┌──

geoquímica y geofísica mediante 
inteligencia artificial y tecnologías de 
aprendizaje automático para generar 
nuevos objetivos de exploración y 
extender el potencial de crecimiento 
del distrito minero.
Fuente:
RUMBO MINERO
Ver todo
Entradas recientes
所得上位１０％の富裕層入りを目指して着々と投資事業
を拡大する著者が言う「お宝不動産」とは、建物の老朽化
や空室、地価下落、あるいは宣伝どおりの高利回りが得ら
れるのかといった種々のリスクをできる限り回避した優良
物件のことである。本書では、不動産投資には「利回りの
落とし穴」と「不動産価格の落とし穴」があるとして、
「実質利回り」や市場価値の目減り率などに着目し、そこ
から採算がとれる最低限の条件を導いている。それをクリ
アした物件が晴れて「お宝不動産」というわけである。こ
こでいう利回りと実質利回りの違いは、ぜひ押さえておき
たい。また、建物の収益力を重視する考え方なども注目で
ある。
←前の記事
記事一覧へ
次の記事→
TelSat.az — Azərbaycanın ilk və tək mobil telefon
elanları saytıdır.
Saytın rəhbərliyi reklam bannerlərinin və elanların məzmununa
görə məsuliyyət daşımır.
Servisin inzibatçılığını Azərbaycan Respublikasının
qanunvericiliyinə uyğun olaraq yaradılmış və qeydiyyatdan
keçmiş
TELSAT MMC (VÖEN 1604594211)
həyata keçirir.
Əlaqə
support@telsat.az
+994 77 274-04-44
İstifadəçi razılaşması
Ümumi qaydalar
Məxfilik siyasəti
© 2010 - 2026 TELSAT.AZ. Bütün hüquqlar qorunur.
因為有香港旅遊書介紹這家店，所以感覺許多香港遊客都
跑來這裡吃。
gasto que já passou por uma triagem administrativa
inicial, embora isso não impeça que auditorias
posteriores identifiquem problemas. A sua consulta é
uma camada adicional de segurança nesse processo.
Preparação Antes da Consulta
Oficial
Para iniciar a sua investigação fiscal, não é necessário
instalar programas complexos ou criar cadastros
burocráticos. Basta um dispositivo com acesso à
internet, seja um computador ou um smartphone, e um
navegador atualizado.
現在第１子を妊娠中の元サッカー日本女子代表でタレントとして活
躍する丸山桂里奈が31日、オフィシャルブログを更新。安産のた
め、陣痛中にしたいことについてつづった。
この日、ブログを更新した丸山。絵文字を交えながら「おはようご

└──

(WORK TASK):
Return every line of the listing above where "お宝不動産" appears.

(OUTPUT OF THE TASK):
を拡大する著者が言う「お宝不動産」とは、建物の老朽化
アした物件が晴れて「お宝不動産」というわけである。こ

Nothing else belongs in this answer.